Title: Fairness in Algorithmic Services
Abstract: Algorithmically guided decisions are becoming increasingly prevalent and, if left unchecked, can amplify pre-existing societal biases. In this talk, I use modern computational tools to examine the equity of decision-making in two complex systems: automated speech recognition and online advertising. In the former, I audit popular speech-to-text systems (developed by Amazon, Apple, Google, IBM, Microsoft, and OpenAI) and demonstrate disparities in transcription performance for African American English speakers, and speakers with language impairments (patterns likely stemming from a lack of diversity in the data used to train the systems). These results point to hurdles faced by non-“Standard” English speakers in using widespread tools driven by speech recognition technology.

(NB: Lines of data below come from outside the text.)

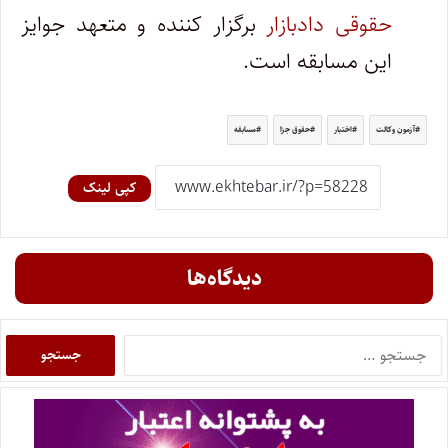
حقوقی دادبازار
برگزار کننده و متعهد جوایز
این مسابقه است.
آزمون وکالت
اختبار
حقوق جزا
مسابقه
کپی لینک
دیدگاه‌ها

In the second part of the talk, I propose a methodological framework for online advertisers to determine a demographically equitable allocation of individuals being shown ads for SNAP (food stamp) benefits. This framework measures what different populations believe is a “fair” allocation of ad budgets in a constrained setting, given cost trade-offs between English-speaking and Spanish-speaking SNAP applicants; I uncover broad consensus across demographics for some degree of equity over pure efficiency. Both projects exemplify processes to reduce disparate impact in algorithmic decision-making.
Bio: Allison Koenecke is an Assistant Professor of Information Science at Cornell University. Her research on algorithmic fairness applies computational methods, such as machine learning and causal inference, to study societal inequities in domains from online services to public health. Koenecke is regularly quoted as an expert on disparities in automated speech-to-text systems. She previously held a postdoctoral researcher role at Microsoft Research and received her PhD from Stanford’s Institute for Computational and Mathematical Engineering. She is the recipient of several NSF grants, the Forbes 30 Under 30 in Science, and the Cornell CIS DEIB Faculty of the Year Award.